── Data
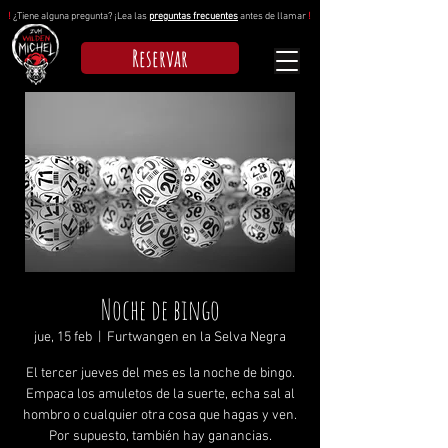
!
¿Tiene alguna pregunta? ¡Lea las
preguntas frecuentes
antes de llamar
!
Reservar
Noche de bingo
jue, 15 feb
  |  
Furtwangen en la Selva Negra
El tercer jueves del mes es la noche de bingo.
Empaca los amuletos de la suerte, echa sal al
hombro o cualquier otra cosa que hagas y ven.
Por supuesto, también hay ganancias.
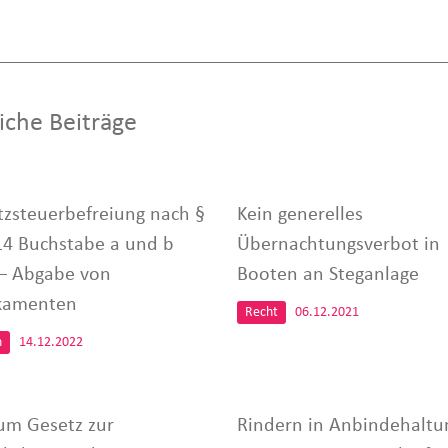
iche Beiträge
zsteuerbefreiung nach §
Kein generelles
 14 Buchstabe a und b
Übernachtungsverbot in
– Abgabe von
Booten an Steganlage
kamenten
Recht
06.12.2021
n
14.12.2022
um Gesetz zur
Rindern in Anbindehaltu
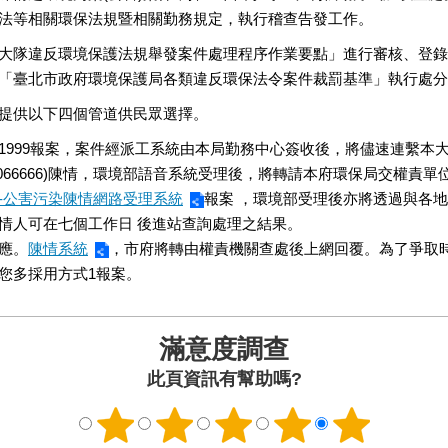
法等相關環保法規暨相關勤務規定，執行稽查告發工作。
大隊違反環境保護法規舉發案件處理程序作業要點」進行審核、登錄
「臺北市政府環境保護局各類違反環保法令案件裁罰基準」執行處分
提供以下四個管道供民眾選擇。
1999報案，案件經派工系統由本局勤務中心簽收後，將儘速連繫本
0066666)陳情，環境部語音系統受理後，將轉請本府環保局交權責單
-公害污染陳情網路受理系統
報案 ，環境部受理後亦將透過與各
情人可在七個工作日 後進站查詢處理之結果。
應。
陳情系統
，市府將轉由權責機關查處後上網回覆。為了爭取
您多採用方式1報案。
滿意度調查
此頁資訊有幫助嗎?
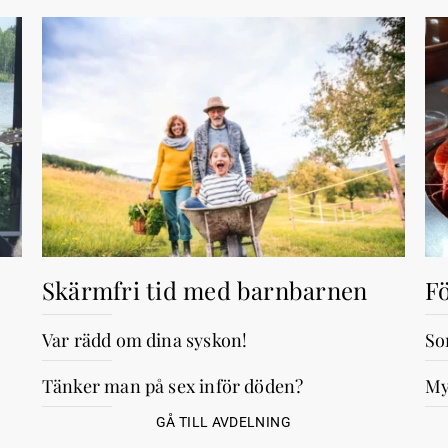
Skärmfri tid med barnbarnen
Fö
Var rädd om dina syskon!
So
Tänker man på sex inför döden?
My
GÅ TILL AVDELNING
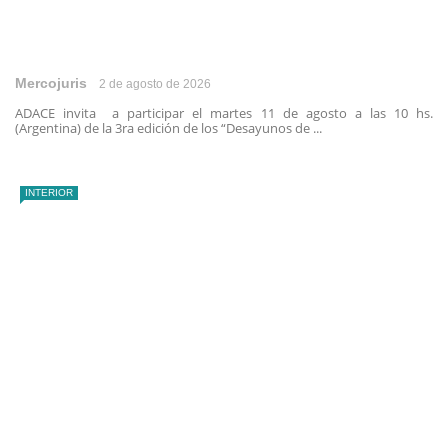
Mercojuris
2 de agosto de 2026
ADACE invita a participar el martes 11 de agosto a las 10 hs.
(Argentina) de la 3ra edición de los “Desayunos de ...
INTERIOR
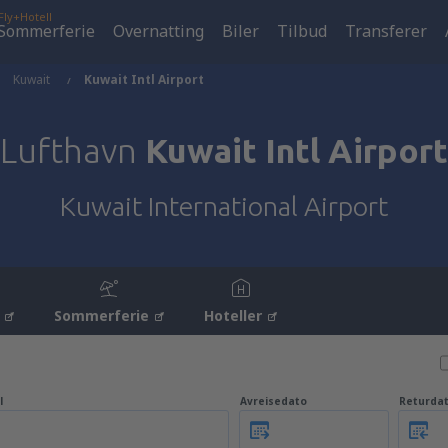
Fly+Hotell
Sommerferie
Overnatting
Biler
Tilbud
Transferer
Kuwait
Kuwait Intl Airport
Lufthavn
Kuwait Intl Airport
Kuwait International Airport
Sommerferie
Hoteller
l
Avreisedato
Returda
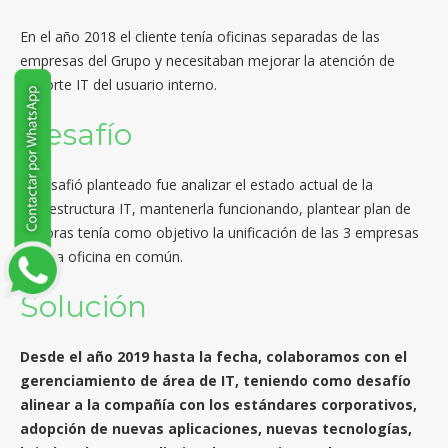
En el año 2018 el cliente tenía oficinas separadas de las
empresas del Grupo y necesitaban mejorar la atención de
Soporte IT del usuario interno.
Desafío
El desafió planteado fue analizar el estado actual de la
infraestructura IT, mantenerla funcionando, plantear plan de
mejoras tenía como objetivo la unificación de las 3 empresas
en una oficina en común.
Solución
Desde el año 2019 hasta la fecha, colaboramos con el
gerenciamiento de área de IT, teniendo como desafío
alinear a la compañía con los estándares corporativos,
adopción de nuevas aplicaciones, nuevas tecnologías,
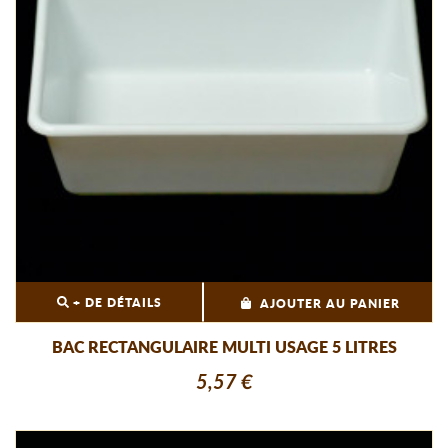
+ DE DÉTAILS
AJOUTER AU PANIER
BAC RECTANGULAIRE MULTI USAGE 5 LITRES
5,57 €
────
**Work task:** Each entry, word for word, belongs in your answer; each picture does not.

**Response area:**
!
¿Tiene alguna pregunta? ¡Lea las
preguntas frecuentes
antes de llamar
!
Reservar
Noche de bingo
jue, 15 feb
  |  
Furtwangen en la Selva Negra
El tercer jueves del mes es la noche de bingo.
Empaca los amuletos de la suerte, echa sal al
hombro o cualquier otra cosa que hagas y ven.
Por supuesto, también hay ganancias.
iche Beiträge
zsteuerbefreiung nach §
Kein generelles
 14 Buchstabe a und b
Übernachtungsverbot in
– Abgabe von
Booten an Steganlage
kamenten
Recht
06.12.2021
n
14.12.2022
um Gesetz zur
Rindern in Anbindehaltu
法等相關環保法規暨相關勤務規定，執行稽查告發工作。
大隊違反環境保護法規舉發案件處理程序作業要點」進行審核、登錄
「臺北市政府環境保護局各類違反環保法令案件裁罰基準」執行處分
提供以下四個管道供民眾選擇。
1999報案，案件經派工系統由本局勤務中心簽收後，將儘速連繫本
0066666)陳情，環境部語音系統受理後，將轉請本府環保局交權責單
-公害污染陳情網路受理系統
報案 ，環境部受理後亦將透過與各
情人可在七個工作日 後進站查詢處理之結果。
應。
陳情系統
，市府將轉由權責機關查處後上網回覆。為了爭取
您多採用方式1報案。
滿意度調查
此頁資訊有幫助嗎?
Skärmfri tid med barnbarnen
Fö
Var rädd om dina syskon!
So
Tänker man på sex inför döden?
My
GÅ TILL AVDELNING
Mercojuris
2 de agosto de 2026
ADACE invita a participar el martes 11 de agosto a las 10 hs.
(Argentina) de la 3ra edición de los “Desayunos de ...
INTERIOR
Fly+Hotell
Sommerferie
Overnatting
Biler
Tilbud
Transferer
Kuwait
Kuwait Intl Airport
Lufthavn
Kuwait Intl Airport
Kuwait International Airport
Sommerferie
Hoteller
l
Avreisedato
Returda
En el año 2018 el cliente tenía oficinas separadas de las
empresas del Grupo y necesitaban mejorar la atención de
Soporte IT del usuario interno.
Desafío
El desafió planteado fue analizar el estado actual de la
infraestructura IT, mantenerla funcionando, plantear plan de
mejoras tenía como objetivo la unificación de las 3 empresas
en una oficina en común.
Solución
Desde el año 2019 hasta la fecha, colaboramos con el
gerenciamiento de área de IT, teniendo como desafío
alinear a la compañía con los estándares corporativos,
adopción de nuevas aplicaciones, nuevas tecnologías,
+ DE DÉTAILS
AJOUTER AU PANIER
BAC RECTANGULAIRE MULTI USAGE 5 LITRES
5,57 €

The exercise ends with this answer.